Throughout his tenure, the embassy opened honorary consulate in its accredited countries. The embassy opened an honorary consulate in Saint Kitts and Nevis headed by honorary consul Faron T. Lawrence in September 2019, followed by Antigua Barbuda with the appointment of honorary consul Paul Ryan in August 2021. It was also during his tenure that Indonesia abolished visa requirements for Saint Kitts and Nevis and Antigua Barbuda in September 2017 and August 2021, respectively.

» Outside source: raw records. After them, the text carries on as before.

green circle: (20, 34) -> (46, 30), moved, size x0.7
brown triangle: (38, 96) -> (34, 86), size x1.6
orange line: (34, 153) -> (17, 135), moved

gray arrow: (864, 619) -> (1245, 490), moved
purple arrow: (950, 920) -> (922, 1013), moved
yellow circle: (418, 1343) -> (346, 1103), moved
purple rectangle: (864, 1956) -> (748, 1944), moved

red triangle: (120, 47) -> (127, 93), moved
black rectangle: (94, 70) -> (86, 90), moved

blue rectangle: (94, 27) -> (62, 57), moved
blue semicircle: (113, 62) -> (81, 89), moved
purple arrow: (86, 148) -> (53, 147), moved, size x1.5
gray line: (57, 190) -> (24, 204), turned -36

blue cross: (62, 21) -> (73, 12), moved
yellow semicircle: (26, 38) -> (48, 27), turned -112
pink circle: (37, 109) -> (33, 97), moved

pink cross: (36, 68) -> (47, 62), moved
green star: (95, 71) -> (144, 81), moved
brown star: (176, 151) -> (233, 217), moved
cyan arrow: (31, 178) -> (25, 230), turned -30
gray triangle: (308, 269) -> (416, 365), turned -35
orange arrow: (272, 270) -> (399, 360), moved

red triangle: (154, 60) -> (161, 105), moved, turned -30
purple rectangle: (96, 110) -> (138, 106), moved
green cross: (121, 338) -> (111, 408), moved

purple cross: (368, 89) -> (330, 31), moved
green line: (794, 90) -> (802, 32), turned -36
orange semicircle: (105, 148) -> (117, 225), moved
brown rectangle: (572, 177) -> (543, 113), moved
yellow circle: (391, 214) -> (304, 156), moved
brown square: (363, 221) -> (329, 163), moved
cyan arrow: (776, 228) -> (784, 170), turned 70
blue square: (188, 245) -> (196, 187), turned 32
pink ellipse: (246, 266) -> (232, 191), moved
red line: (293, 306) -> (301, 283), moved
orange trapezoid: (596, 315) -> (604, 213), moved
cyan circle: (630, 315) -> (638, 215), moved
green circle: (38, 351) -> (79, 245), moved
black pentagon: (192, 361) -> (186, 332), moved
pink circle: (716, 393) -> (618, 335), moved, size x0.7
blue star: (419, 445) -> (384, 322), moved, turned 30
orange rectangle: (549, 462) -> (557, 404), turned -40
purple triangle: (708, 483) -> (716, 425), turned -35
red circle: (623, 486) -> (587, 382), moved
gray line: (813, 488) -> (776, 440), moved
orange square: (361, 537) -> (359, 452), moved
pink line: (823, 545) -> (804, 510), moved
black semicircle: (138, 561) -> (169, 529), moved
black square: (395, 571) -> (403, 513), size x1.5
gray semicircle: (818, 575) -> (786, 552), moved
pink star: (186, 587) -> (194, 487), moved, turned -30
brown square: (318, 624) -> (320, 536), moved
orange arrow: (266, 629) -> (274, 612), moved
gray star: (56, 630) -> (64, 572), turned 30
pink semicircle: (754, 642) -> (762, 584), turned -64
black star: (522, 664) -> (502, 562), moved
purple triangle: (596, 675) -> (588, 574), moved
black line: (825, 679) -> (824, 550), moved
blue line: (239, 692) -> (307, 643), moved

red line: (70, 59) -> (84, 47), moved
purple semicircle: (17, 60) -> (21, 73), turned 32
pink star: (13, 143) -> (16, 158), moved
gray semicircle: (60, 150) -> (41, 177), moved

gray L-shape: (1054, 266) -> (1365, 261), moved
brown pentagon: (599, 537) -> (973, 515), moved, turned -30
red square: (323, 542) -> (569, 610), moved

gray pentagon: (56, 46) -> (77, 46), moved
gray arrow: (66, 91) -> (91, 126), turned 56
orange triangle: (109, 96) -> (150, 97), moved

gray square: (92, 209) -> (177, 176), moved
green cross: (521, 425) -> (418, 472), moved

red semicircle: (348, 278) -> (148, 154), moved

Priyo was also instrumental in establishing diplomatic relations between Indonesia and Barbados following WhatsApp contacts with Barbados foreign minister Jerome Walcott in April 2019, after similar proposals since 2011 were stalled. According to his memoir, Priyo obtained Barbados foreign minister's WhatsApp number from Canada's resident ambassador in Barbados Marie Legault, who delivered his concern to Prime Minister of Barbados Mia Mottley. Although he retrospectively stated that his act of directly contacting Barbados's foreign minister was undiplomatic, he argued that such acts were necessary for furthering Indonesia's national interest. Diplomatic relations were officially established on 26 June 2019 with a joint communiqué signed by both nation's representative to the United Nations in New York.

Priyo was replaced in 2021, and by 2022 he joined the Malang Muhammadiyah University as an international relations lecturer. He also become an advisor for international relations to the university.